Healthcare Data Flu Shot Analysis Using Sql And Tableau

3 minute read

Published:

In this project i have performed data analysis and visualization for healthcare system data of flu shots using SQL and Tableau. Data is downloaded from synthea which is an open source platform for healthcare data. Using this data I will be summaryzing the flu shots analysis in 2022. I have designed and developed a flu shots dashboard which shows :

  • Total % of patients getting flu shots stratified by
    • Age
    • Race
    • County
    • Overall
  • Running Total of flu shots over the course of 2022
  • Total number of flu shots given in 2022
  • A list of patients that show whether or not they recieved the flu shots

Data analysis and validation in SQL

I have created 4 tables in psql databse which are conditions, immunizations, patients, encounter. All downloaded data is in .txt format and imported in these 4 tables respectively. The data was analysed, cleaned and validated using SQL in pgadmin.

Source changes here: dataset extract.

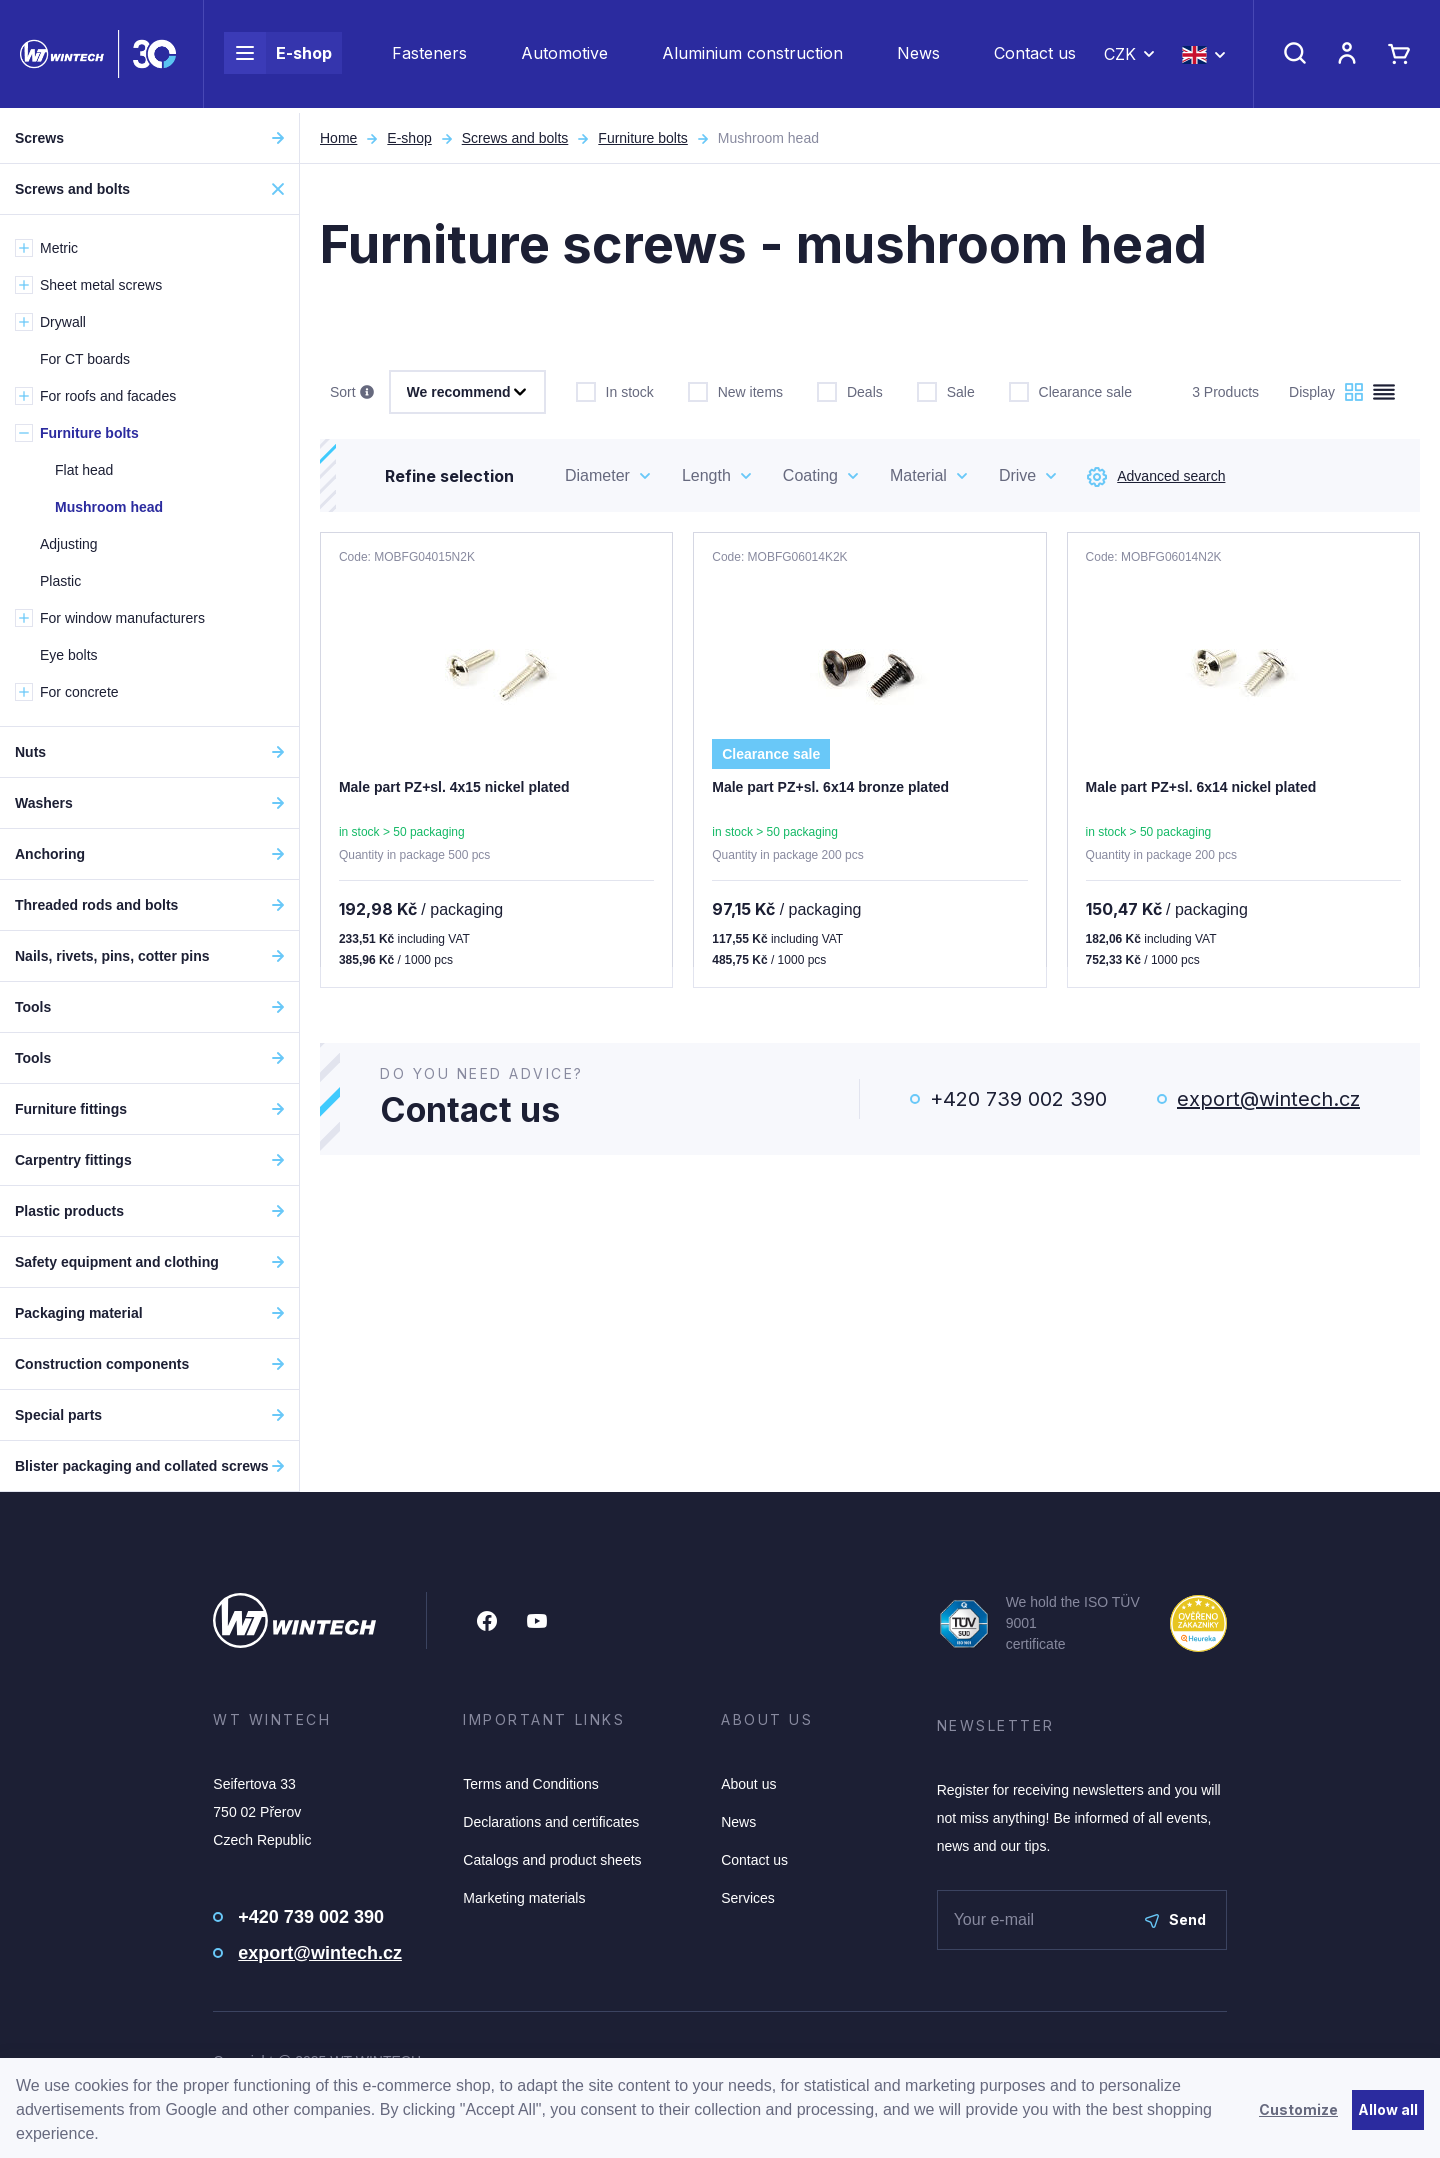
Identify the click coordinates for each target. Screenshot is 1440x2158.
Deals (850, 390)
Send (1175, 1919)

Following queries are written to get the final data file for the visualization purpose considering our objective.

  • Immunization table (CTE) will give me the information about flu vaccines from discription column, we are looking for the data of 2022 so we will be applying conndition accordingly.
WITH flu_shot_2022 AS
(
SELECT patient, min(date) AS earliest_flu_shot_2022 
FROM Immunizations 
WHERE code  = '5302'
     AND date BETWEEN '2022-01-01 00:00' and '2022-12-31 23:59'
GROUP BY patient
), 
  • The following CTE is giving us the active patients from 2020 to 2022 and is making sure the flu shot is given to patients with age >= 6.
active_patients AS
(
	SELECT  DISTINCT patient, extract(year from age('2022-12-31',p.birthdate)) as age
	FROM encounters AS enc
	JOIN patients AS p
	On enc.patient = p.id
	WHERE start BETWEEN '2020-01-01 00:00' AND '2022-12-31 23:59'
	AND p.deathdate is NULL
	AND extract(year from age('2022-12-31',p.birthdate)) >= 6
)

This final query, uses the above CTEs and produces the final data output which will be the input data required for visualization.

SELECT p.id,
	   p.first,
	   p.last,
	   p.birthdate,
	   p.race,
	   p.county, 
	   p.ethnicity,
	   extract(year from age('2022-12-31',p.birthdate)) as age,
	   flu.earliest_flu_shot_2022,
	   flu.patient,
	   case when flu.patient IS NOT NULL THEN 1
	   ELSE 0
	   END AS flu_shot_2022
FROM patients AS p
LEFT JOIN flu_shot_2022 AS flu
ON p.id = flu.patient
WHERE 1=1
	AND p.id IN (SELECT patient FROM active_patients );
	  

The data is then downloaded in csv format from the above query result table and given as input file to tableau for further visualization.

Data Visualization:

The dashboard gives us insight into summary of healthcare system for flu shots for Massachusetts in 2022. Each sheet of dashboard gives us the following insights.

  1. Flu shots by Age: This is the data plotted in 5 bins considering age of the patients. Each bar represent the percentage of flu shots recieved by patients in the different age groups.

  2. Flu Shots by Race: This plot represnt the flu shots recieved by patients considering race as factor. The plot gives the percentage of flu shots given to asian, black, hawaiian, native, other and white patiemts.

  3. Flu shots % by county: The map plot gives the actual percentage of flu shots recieved in different counties in Massachusetts.

  4. Flu shots list: This lists all the patients, along with their age, and highlights whether the patient received a flu shot or not. 1 indicates the patient received the flut shot and 0 indicates the patient has not yet received the flu shot.

  5. Running Sum of flu shots 2022: This plot gives the area curve plot for running sum of number of patients who recied the flu shot every month.The plot shows trend more patiennts have taken the flu shots at the end of 2022 during the winter. The plot shows the curve between number of patients and earliest shot taken that month of 2022.